Start to finish, write out the entries exactly, leaving the pictures aside.

Dataset content START

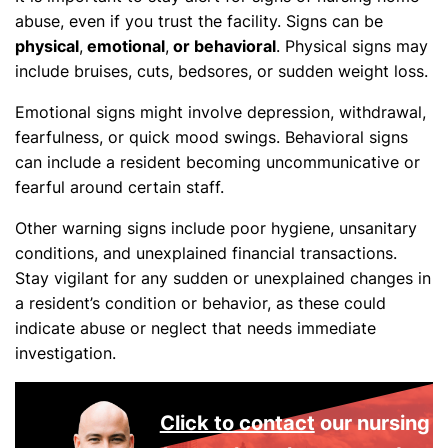
abuse, even if you trust the facility. Signs can be
physical
,
emotional
,
or behavioral
.
Physical signs may
include bruises, cuts, bedsores, or sudden weight loss.
Emotional signs might involve depression, withdrawal,
fearfulness, or quick mood swings. Behavioral signs
can include a resident becoming uncommunicative or
fearful around certain staff.
Other warning signs include poor hygiene, unsanitary
conditions, and unexplained financial transactions.
Stay vigilant for any sudden or unexplained changes in
a resident’s condition or behavior, as these could
indicate abuse or neglect that needs immediate
investigation.
Click to contact
our nursing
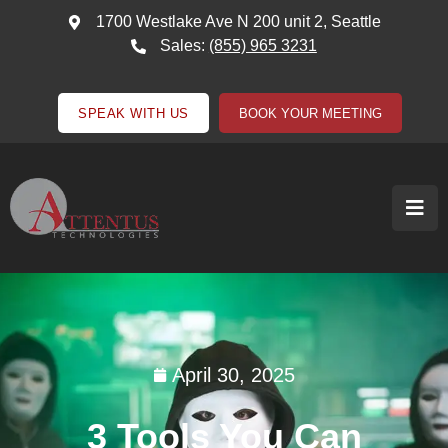
1700 Westlake Ave N 200 unit 2, Seattle
Sales:
(855) 965 3231
SPEAK WITH US
BOOK YOUR MEETING
April 30, 2025
3 Tools You Can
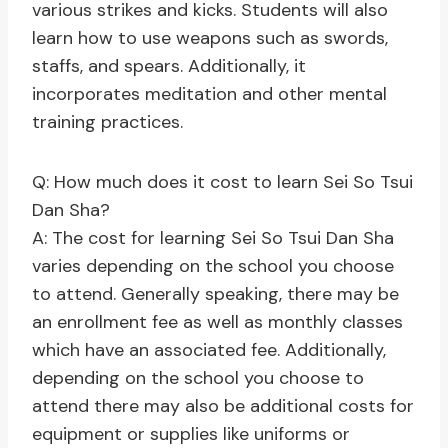
various strikes and kicks. Students will also
learn how to use weapons such as swords,
staffs, and spears. Additionally, it
incorporates meditation and other mental
training practices.
Q: How much does it cost to learn Sei So Tsui
Dan Sha?
A: The cost for learning Sei So Tsui Dan Sha
varies depending on the school you choose
to attend. Generally speaking, there may be
an enrollment fee as well as monthly classes
which have an associated fee. Additionally,
depending on the school you choose to
attend there may also be additional costs for
equipment or supplies like uniforms or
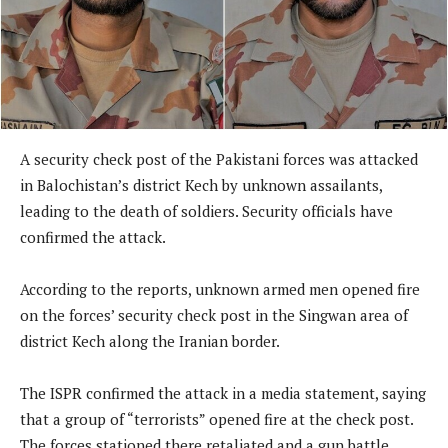
A security check post of the Pakistani forces was attacked
in Balochistan’s district Kech by unknown assailants,
leading to the death of soldiers. Security officials have
confirmed the attack.
According to the reports, unknown armed men opened fire
on the forces’ security check post in the Singwan area of
district Kech along the Iranian border.
The ISPR confirmed the attack in a media statement, saying
that a group of “terrorists” opened fire at the check post.
The forces stationed there retaliated and a gun battle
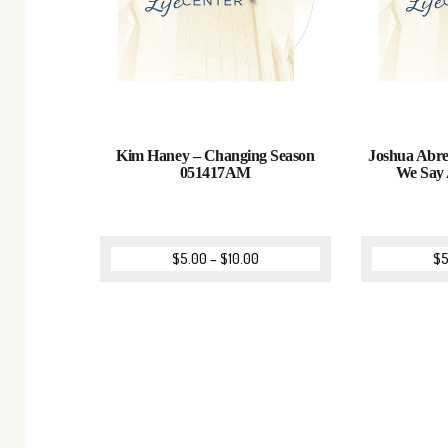
Kim Haney – Changing Season
Joshua Abre
051417AM
We Say
$
5.00
–
$
10.00
$
5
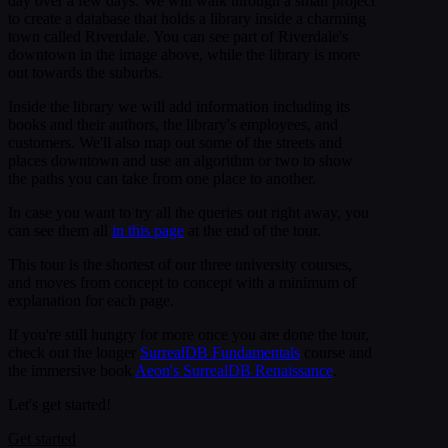
day over a few days. We will walk through a small project
to create a database that holds a library inside a charming
town called Riverdale. You can see part of Riverdale's
downtown in the image above, while the library is more
out towards the suburbs.
Inside the library we will add information including its
books and their authors, the library's employees, and
customers. We'll also map out some of the streets and
places downtown and use an algorithm or two to show
the paths you can take from one place to another.
In case you want to try all the queries out right away, you
can see them all
in this page
at the end of the tour.
This tour is the shortest of our three university courses,
and moves from concept to concept with a minimum of
explanation for each page.
If you're still hungry for more once you are done the tour,
check out the longer
SurrealDB Fundamentals
course and
the immersive book
Aeon's SurrealDB Renaissance
.
Let's get started!
Get started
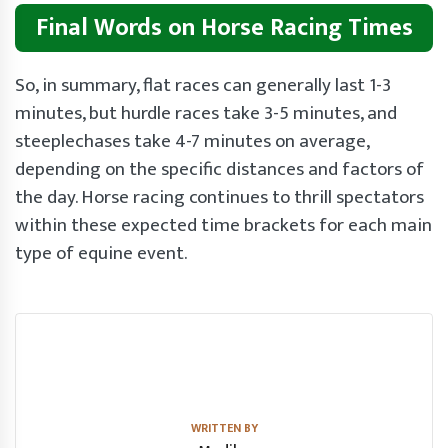
Final Words on Horse Racing Times
So, in summary, flat races can generally last 1-3
minutes, but hurdle races take 3-5 minutes, and
steeplechases take 4-7 minutes on average,
depending on the specific distances and factors of
the day. Horse racing continues to thrill spectators
within these expected time brackets for each main
type of equine event.
WRITTEN BY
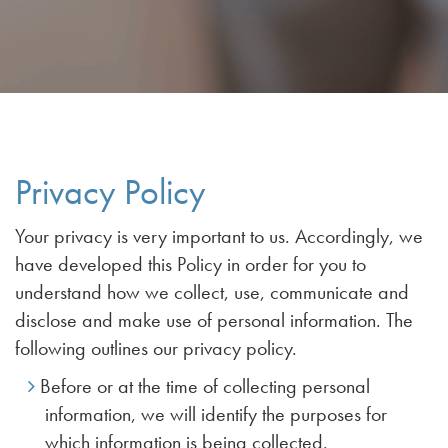
Privacy Policy
Your privacy is very important to us. Accordingly, we
have developed this Policy in order for you to
understand how we collect, use, communicate and
disclose and make use of personal information. The
following outlines our privacy policy.
Before or at the time of collecting personal
information, we will identify the purposes for
which information is being collected.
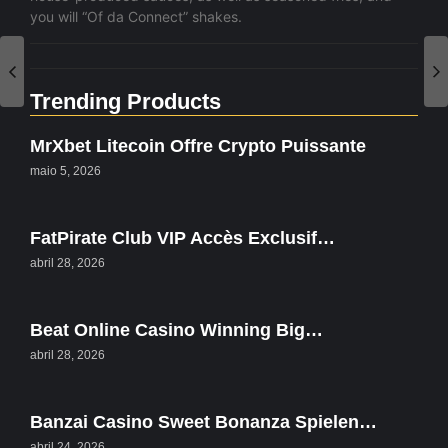
you will “Of da Connect” shakes.
Trending Products
MrXbet Litecoin Offre Crypto Puissante
maio 5, 2026
FatPirate Club VIP Accès Exclusif…
abril 28, 2026
Beat Online Casino Winning Big…
abril 28, 2026
Banzai Casino Sweet Bonanza Spielen…
abril 24, 2026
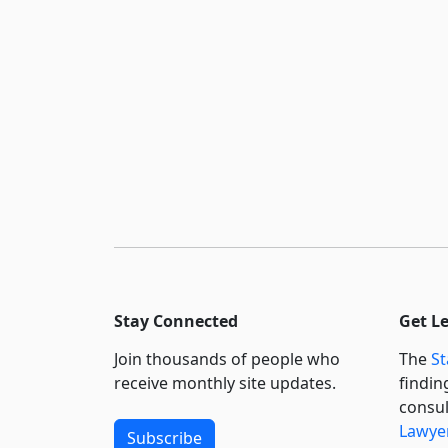
Stay Connected
Get L
Join thousands of people who
The
St
receive monthly site updates.
findin
consul
Lawyer
Subscribe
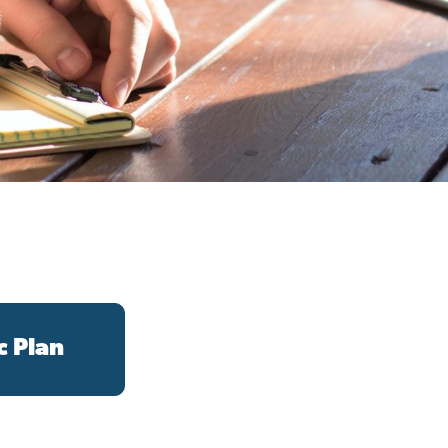
c Plan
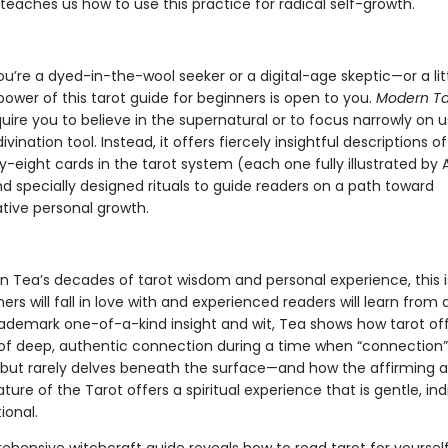
teaches us how to use this practice for radical self-growth.
’re a dyed-in-the-wool seeker or a digital-age skeptic—or a litt
ower of this tarot guide for beginners is open to you.
Modern Ta
uire you to believe in the supernatural or to focus narrowly on u
divination tool. Instead, it offers fiercely insightful descriptions o
y-eight cards in the tarot system (each one fully illustrated b
d specially designed rituals to guide readers on a path toward
tive personal growth.
n Tea’s decades of tarot wisdom and personal experience, this i
ers will fall in love with and experienced readers will learn from
rademark one-of-a-kind insight and wit, Tea shows how tarot of
 deep, authentic connection during a time when “connection” 
 but rarely delves beneath the surface—and how the affirming 
ture of the Tarot offers a spiritual experience that is gentle, indi
ional.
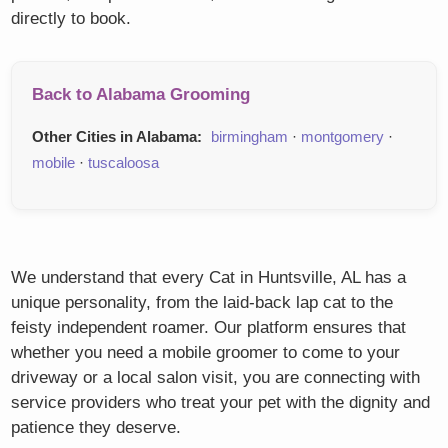
directly to book.
Back to Alabama Grooming
Other Cities in Alabama:
birmingham
·
montgomery
·
mobile
·
tuscaloosa
We understand that every Cat in Huntsville, AL has a
unique personality, from the laid-back lap cat to the
feisty independent roamer. Our platform ensures that
whether you need a mobile groomer to come to your
driveway or a local salon visit, you are connecting with
service providers who treat your pet with the dignity and
patience they deserve.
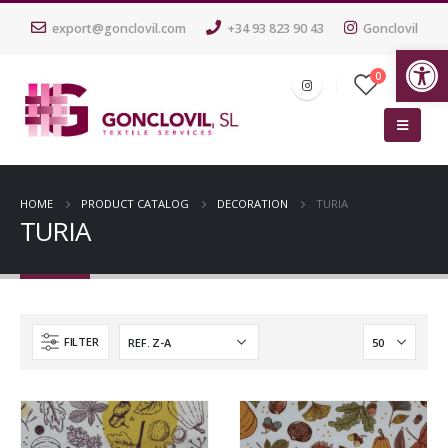
export@gonclovil.com
+34 93 823 90 43
Gonclovil
Op
0
HOME
PRODUCT CATALOG
DECORATION
TURIA
TURIA
FILTER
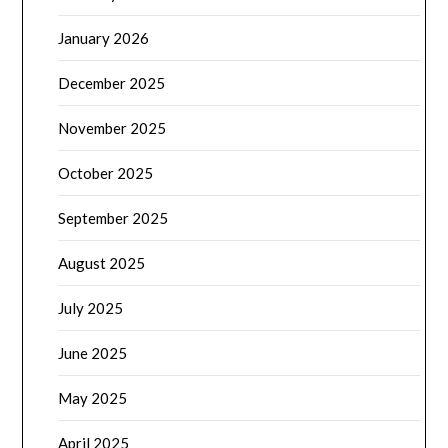
January 2026
December 2025
November 2025
October 2025
September 2025
August 2025
July 2025
June 2025
May 2025
April 2025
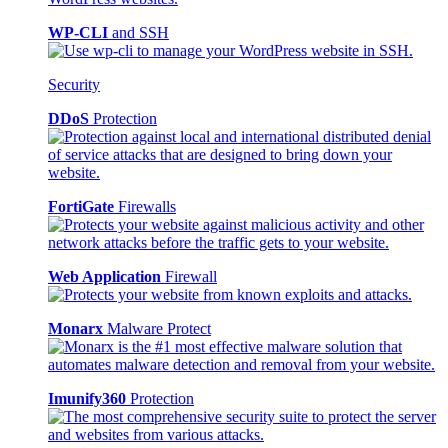
WP-CLI
and SSH
Security
DDoS
Protection
FortiGate
Firewalls
Web Application
Firewall
Monarx
Malware Protect
Imunify360
Protection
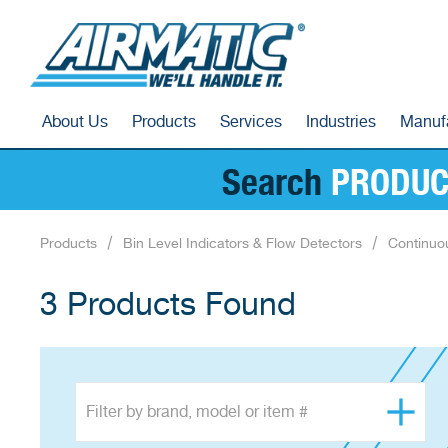
About Us
Products
Services
Industries
Manuf
Search
PRODUC
Products
Bin Level Indicators & Flow Detectors
Continuo
3 Products Found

Dataset content END

• **Task output**:
abuse, even if you trust the facility. Signs can be
physical
,
emotional
,
or behavioral
.
Physical signs may
include bruises, cuts, bedsores, or sudden weight loss.
Emotional signs might involve depression, withdrawal,
fearfulness, or quick mood swings. Behavioral signs
can include a resident becoming uncommunicative or
fearful around certain staff.
Other warning signs include poor hygiene, unsanitary
conditions, and unexplained financial transactions.
Stay vigilant for any sudden or unexplained changes in
a resident’s condition or behavior, as these could
indicate abuse or neglect that needs immediate
investigation.
Click to contact
our nursing
1700 Westlake Ave N 200 unit 2, Seattle
Sales:
(855) 965 3231
SPEAK WITH US
BOOK YOUR MEETING
April 30, 2025
3 Tools You Can
various strikes and kicks. Students will also
learn how to use weapons such as swords,
staffs, and spears. Additionally, it
incorporates meditation and other mental
training practices.
Q: How much does it cost to learn Sei So Tsui
Dan Sha?
A: The cost for learning Sei So Tsui Dan Sha
varies depending on the school you choose
to attend. Generally speaking, there may be
an enrollment fee as well as monthly classes
which have an associated fee. Additionally,
depending on the school you choose to
attend there may also be additional costs for
equipment or supplies like uniforms or
A security check post of the Pakistani forces was attacked
in Balochistan’s district Kech by unknown assailants,
leading to the death of soldiers. Security officials have
confirmed the attack.
According to the reports, unknown armed men opened fire
on the forces’ security check post in the Singwan area of
district Kech along the Iranian border.
The ISPR confirmed the attack in a media statement, saying
that a group of “terrorists” opened fire at the check post.
The forces stationed there retaliated and a gun battle
Kim Haney – Changing Season
Joshua Abre
051417AM
We Say
$
5.00
–
$
10.00
$
5
day over a few days. We will walk through a small project
to create a database that holds a library inside a charming
town called Riverdale. You can see part of Riverdale's
downtown in the image above, while the library is more
out towards the suburbs.
Inside the library we will add information including its
books and their authors, the library's employees, and
customers. We'll also map out some of the streets and
places downtown and use an algorithm or two to show
the paths you can take from one place to another.
In case you want to try all the queries out right away, you
can see them all
in this page
at the end of the tour.
This tour is the shortest of our three university courses,
and moves from concept to concept with a minimum of
explanation for each page.
If you're still hungry for more once you are done the tour,
check out the longer
SurrealDB Fundamentals
course and
the immersive book
Aeon's SurrealDB Renaissance
.
Let's get started!
Get started
Final Words on Horse Racing Times
So, in summary, flat races can generally last 1-3
minutes, but hurdle races take 3-5 minutes, and
steeplechases take 4-7 minutes on average,
depending on the specific distances and factors of
the day. Horse racing continues to thrill spectators
within these expected time brackets for each main
type of equine event.
WRITTEN BY
Privacy Policy
Your privacy is very important to us. Accordingly, we
have developed this Policy in order for you to
understand how we collect, use, communicate and
disclose and make use of personal information. The
following outlines our privacy policy.
Before or at the time of collecting personal
information, we will identify the purposes for
which information is being collected.
you will “Of da Connect” shakes.
Trending Products
MrXbet Litecoin Offre Crypto Puissante
maio 5, 2026
FatPirate Club VIP Accès Exclusif…
abril 28, 2026
Beat Online Casino Winning Big…
abril 28, 2026
Banzai Casino Sweet Bonanza Spielen…
abril 24, 2026
Stay Connected
Get L
Join thousands of people who
The
St
receive monthly site updates.
findin
consul
Lawyer
Subscribe
c Plan
teaches us how to use this practice for radical self-growth.
’re a dyed-in-the-wool seeker or a digital-age skeptic—or a litt
ower of this tarot guide for beginners is open to you.
Modern Ta
uire you to believe in the supernatural or to focus narrowly on u
divination tool. Instead, it offers fiercely insightful descriptions o
y-eight cards in the tarot system (each one fully illustrated b
d specially designed rituals to guide readers on a path toward
tive personal growth.
n Tea’s decades of tarot wisdom and personal experience, this i
ers will fall in love with and experienced readers will learn from
rademark one-of-a-kind insight and wit, Tea shows how tarot of
 deep, authentic connection during a time when “connection” 
 but rarely delves beneath the surface—and how the affirming 
ture of the Tarot offers a spiritual experience that is gentle, indi
ional.
directly to book.
Back to Alabama Grooming
Other Cities in Alabama:
birmingham
·
montgomery
·
mobile
·
tuscaloosa
We understand that every Cat in Huntsville, AL has a
unique personality, from the laid-back lap cat to the
feisty independent roamer. Our platform ensures that
whether you need a mobile groomer to come to your
driveway or a local salon visit, you are connecting with
service providers who treat your pet with the dignity and
patience they deserve.
export@gonclovil.com
+34 93 823 90 43
Gonclovil
Op
0
HOME
PRODUCT CATALOG
DECORATION
TURIA
TURIA
FILTER
January 2026
December 2025
November 2025
October 2025
September 2025
August 2025
July 2025
June 2025
May 2025
April 2025
WP-CLI
and SSH
Security
DDoS
Protection
FortiGate
Firewalls
Web Application
Firewall
Monarx
Malware Protect
Imunify360
Protection
About Us
Products
Services
Industries
Manuf
Search
PRODUC
Products
Bin Level Indicators & Flow Detectors
Continuo
3 Products Found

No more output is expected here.